### [Dataset records]
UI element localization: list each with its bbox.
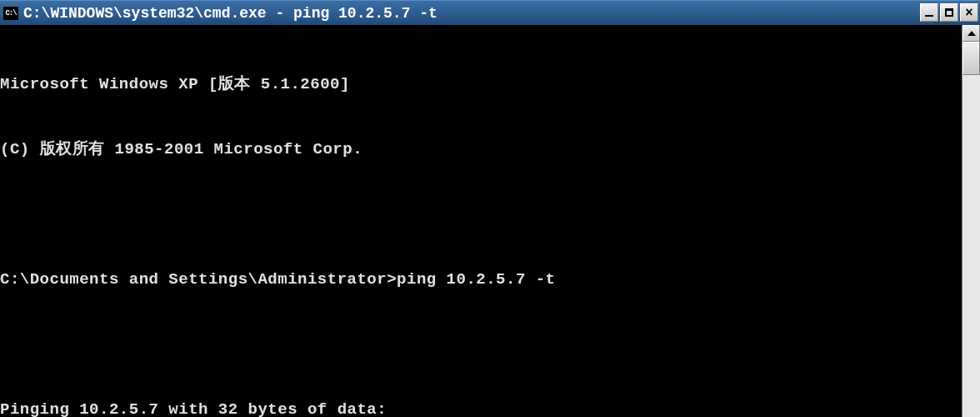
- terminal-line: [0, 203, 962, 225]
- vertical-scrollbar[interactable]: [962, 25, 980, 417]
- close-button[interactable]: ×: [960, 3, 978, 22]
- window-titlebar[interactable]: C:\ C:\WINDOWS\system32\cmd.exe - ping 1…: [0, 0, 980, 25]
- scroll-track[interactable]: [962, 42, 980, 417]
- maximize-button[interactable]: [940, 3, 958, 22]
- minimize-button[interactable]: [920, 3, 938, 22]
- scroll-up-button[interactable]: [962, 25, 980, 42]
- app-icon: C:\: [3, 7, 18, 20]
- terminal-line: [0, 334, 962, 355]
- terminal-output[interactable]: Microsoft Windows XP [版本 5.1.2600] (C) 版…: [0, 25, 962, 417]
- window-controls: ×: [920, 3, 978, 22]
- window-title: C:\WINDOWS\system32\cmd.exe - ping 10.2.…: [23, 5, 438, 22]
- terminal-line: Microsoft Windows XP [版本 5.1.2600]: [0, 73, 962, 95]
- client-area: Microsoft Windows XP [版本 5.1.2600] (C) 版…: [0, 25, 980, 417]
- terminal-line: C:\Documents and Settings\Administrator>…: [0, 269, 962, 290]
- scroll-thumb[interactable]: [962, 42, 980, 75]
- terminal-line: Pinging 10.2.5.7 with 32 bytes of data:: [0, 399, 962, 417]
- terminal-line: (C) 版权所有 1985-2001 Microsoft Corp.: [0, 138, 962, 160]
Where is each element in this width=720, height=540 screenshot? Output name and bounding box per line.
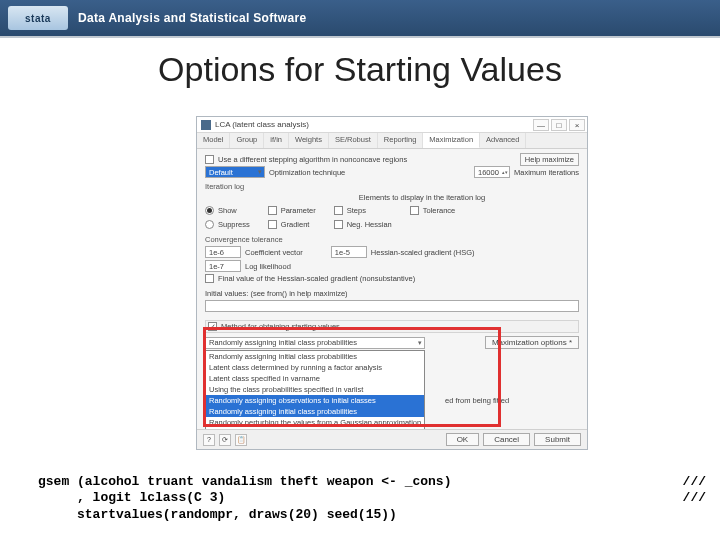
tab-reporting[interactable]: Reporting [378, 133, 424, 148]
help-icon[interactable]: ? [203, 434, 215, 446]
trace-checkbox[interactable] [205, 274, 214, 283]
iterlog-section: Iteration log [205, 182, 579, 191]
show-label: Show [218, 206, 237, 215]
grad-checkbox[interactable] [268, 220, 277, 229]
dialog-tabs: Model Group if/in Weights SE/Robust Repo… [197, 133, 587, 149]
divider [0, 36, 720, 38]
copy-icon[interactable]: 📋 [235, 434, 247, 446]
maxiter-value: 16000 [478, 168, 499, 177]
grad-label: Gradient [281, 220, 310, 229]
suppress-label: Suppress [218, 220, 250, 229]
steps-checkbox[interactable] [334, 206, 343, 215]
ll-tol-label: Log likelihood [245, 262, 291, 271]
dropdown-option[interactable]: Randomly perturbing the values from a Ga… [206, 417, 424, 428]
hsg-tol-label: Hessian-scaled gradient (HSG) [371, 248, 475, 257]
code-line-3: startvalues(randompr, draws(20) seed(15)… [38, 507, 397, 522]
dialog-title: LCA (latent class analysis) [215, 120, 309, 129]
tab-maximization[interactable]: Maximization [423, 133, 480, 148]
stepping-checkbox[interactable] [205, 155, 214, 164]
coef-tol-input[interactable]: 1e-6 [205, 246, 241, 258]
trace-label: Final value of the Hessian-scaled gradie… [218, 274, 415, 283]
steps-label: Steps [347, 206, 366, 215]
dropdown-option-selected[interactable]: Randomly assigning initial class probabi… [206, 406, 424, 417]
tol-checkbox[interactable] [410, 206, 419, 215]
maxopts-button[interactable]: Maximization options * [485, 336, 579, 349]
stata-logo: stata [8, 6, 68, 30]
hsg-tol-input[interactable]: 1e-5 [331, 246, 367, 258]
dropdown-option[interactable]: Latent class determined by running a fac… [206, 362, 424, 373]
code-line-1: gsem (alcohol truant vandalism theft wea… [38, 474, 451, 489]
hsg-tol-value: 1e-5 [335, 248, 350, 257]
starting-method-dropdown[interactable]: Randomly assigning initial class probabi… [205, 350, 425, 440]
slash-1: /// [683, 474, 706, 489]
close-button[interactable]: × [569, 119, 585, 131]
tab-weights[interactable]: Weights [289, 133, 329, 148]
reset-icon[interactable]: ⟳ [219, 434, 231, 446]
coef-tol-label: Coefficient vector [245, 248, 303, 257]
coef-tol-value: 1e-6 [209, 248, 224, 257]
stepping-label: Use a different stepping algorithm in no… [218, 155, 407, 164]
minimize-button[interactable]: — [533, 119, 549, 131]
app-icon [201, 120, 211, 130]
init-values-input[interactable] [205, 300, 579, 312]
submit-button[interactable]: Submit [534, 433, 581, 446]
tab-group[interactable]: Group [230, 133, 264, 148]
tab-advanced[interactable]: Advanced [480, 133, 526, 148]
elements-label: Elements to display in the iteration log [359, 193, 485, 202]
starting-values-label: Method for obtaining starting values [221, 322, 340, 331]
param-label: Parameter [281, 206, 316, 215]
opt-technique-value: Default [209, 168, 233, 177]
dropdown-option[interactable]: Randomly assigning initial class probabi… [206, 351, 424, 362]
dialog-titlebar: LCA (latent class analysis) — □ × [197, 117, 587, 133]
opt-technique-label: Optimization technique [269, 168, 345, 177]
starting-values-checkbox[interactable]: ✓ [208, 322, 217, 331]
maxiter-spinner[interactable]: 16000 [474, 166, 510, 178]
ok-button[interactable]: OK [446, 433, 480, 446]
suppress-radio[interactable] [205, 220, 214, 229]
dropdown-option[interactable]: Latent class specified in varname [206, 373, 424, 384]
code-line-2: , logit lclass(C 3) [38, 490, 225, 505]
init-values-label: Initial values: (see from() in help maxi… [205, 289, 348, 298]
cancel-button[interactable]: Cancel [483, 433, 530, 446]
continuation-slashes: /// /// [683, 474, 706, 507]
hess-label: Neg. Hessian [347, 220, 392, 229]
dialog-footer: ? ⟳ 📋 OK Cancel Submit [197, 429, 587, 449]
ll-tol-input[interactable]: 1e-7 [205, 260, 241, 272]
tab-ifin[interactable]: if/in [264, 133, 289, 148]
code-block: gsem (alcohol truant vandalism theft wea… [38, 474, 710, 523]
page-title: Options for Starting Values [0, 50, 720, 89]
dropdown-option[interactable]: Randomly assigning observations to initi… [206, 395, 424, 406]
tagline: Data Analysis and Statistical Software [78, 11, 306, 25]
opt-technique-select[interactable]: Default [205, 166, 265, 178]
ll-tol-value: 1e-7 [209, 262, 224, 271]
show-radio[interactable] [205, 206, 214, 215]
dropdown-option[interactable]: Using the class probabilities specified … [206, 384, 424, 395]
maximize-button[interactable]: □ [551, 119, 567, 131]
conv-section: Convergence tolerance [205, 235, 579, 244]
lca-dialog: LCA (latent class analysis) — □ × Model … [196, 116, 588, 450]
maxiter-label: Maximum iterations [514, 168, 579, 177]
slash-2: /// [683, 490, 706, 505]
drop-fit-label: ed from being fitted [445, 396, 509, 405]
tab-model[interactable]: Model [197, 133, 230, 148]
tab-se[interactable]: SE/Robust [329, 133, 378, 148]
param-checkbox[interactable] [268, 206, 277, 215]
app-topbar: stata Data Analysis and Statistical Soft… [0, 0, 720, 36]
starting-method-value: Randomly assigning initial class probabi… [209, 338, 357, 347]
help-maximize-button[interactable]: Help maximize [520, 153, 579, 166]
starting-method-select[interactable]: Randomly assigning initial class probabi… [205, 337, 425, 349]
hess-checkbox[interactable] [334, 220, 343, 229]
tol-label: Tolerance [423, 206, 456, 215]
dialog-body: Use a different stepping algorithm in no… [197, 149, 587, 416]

### [Assignment]
Show me each line of the listing above with "stata" in it.

### [Your solution]
stata-logo: stata [8, 6, 68, 30]
app-topbar: stata Data Analysis and Statistical Soft… [0, 0, 720, 36]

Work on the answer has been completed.